**Work instruction**
Could you copy every entry exactly, dropping the pictures?

(Listed records begins)

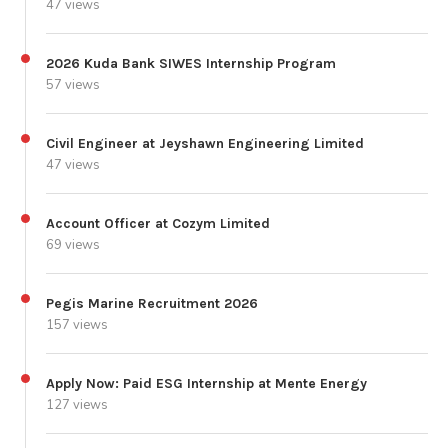
47 views
2026 Kuda Bank SIWES Internship Program
57 views
Civil Engineer at Jeyshawn Engineering Limited
47 views
Account Officer at Cozym Limited
69 views
Pegis Marine Recruitment 2026
157 views
Apply Now: Paid ESG Internship at Mente Energy
127 views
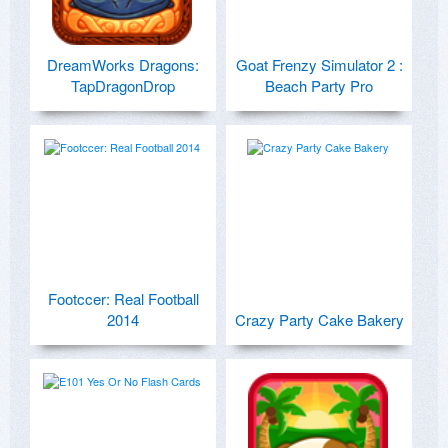
DreamWorks Dragons:
Goat Frenzy Simulator 2 :
TapDragonDrop
Beach Party Pro
Footccer: Real Football
2014
Crazy Party Cake Bakery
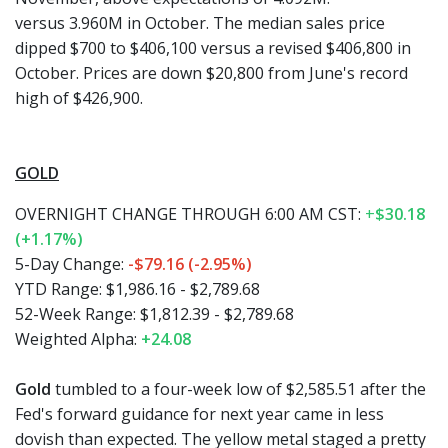
versus 3.960M in October. The median sales price
dipped $700 to $406,100 versus a revised $406,800 in
October. Prices are down $20,800 from June's record
high of $426,900.
GOLD
OVERNIGHT CHANGE THROUGH 6:00 AM CST:
+
$30.18
(+1.17%)
5-Day Change:
-$79.16 (-2.95%)
YTD Range: $1,986.16 - $2,789.68
52-Week Range: $1,812.39 - $2,789.68
Weighted Alpha:
+24.08
Gold
tumbled to a four-week low of $2,585.51 after the
Fed's forward guidance for next year came in less
dovish than expected. The yellow metal staged a pretty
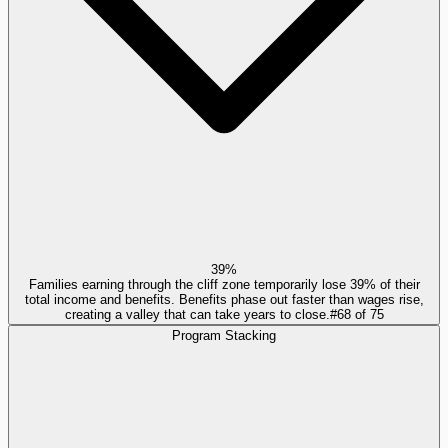
39%
Families earning through the cliff zone temporarily lose 39% of their
total income and benefits. Benefits phase out faster than wages rise,
creating a valley that can take years to close.
#
68
of
75
Program Stacking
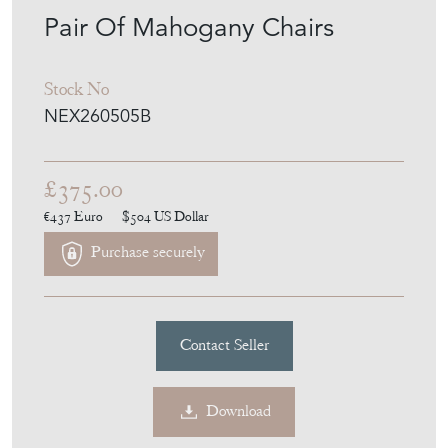
Pair Of Mahogany Chairs
Stock No
NEX260505B
£375.00
€437
Euro
$504
US Dollar
Purchase securely
Contact Seller
Download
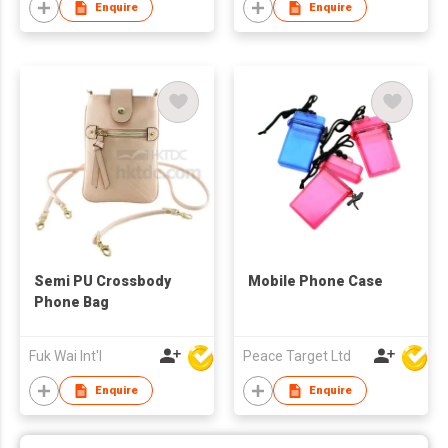
Enquire
Enquire
Semi PU Crossbody
Mobile Phone Case
Phone Bag
Fuk Wai Int'l
Peace Target Ltd
Enquire
Enquire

(Listed records ends)

**Solution**
47 views
2026 Kuda Bank SIWES Internship Program
57 views
Civil Engineer at Jeyshawn Engineering Limited
47 views
Account Officer at Cozym Limited
69 views
Pegis Marine Recruitment 2026
157 views
Apply Now: Paid ESG Internship at Mente Energy
127 views
DreamWorks Dragons:
Goat Frenzy Simulator 2 :
TapDragonDrop
Beach Party Pro
Footccer: Real Football
2014
Crazy Party Cake Bakery
versus 3.960M in October. The median sales price
dipped $700 to $406,100 versus a revised $406,800 in
October. Prices are down $20,800 from June's record
high of $426,900.
GOLD
OVERNIGHT CHANGE THROUGH 6:00 AM CST:
+
$30.18
(+1.17%)
5-Day Change:
-$79.16 (-2.95%)
YTD Range: $1,986.16 - $2,789.68
52-Week Range: $1,812.39 - $2,789.68
Weighted Alpha:
+24.08
Gold
tumbled to a four-week low of $2,585.51 after the
Fed's forward guidance for next year came in less
dovish than expected. The yellow metal staged a pretty
39%
Families earning through the cliff zone temporarily lose 39% of their
total income and benefits. Benefits phase out faster than wages rise,
creating a valley that can take years to close.
#
68
of
75
Program Stacking
Pair Of Mahogany Chairs
Stock No
NEX260505B
£375.00
€437
Euro
$504
US Dollar
Purchase securely
Contact Seller
Download
Enquire
Enquire
Semi PU Crossbody
Mobile Phone Case
Phone Bag
Fuk Wai Int'l
Peace Target Ltd
Enquire
Enquire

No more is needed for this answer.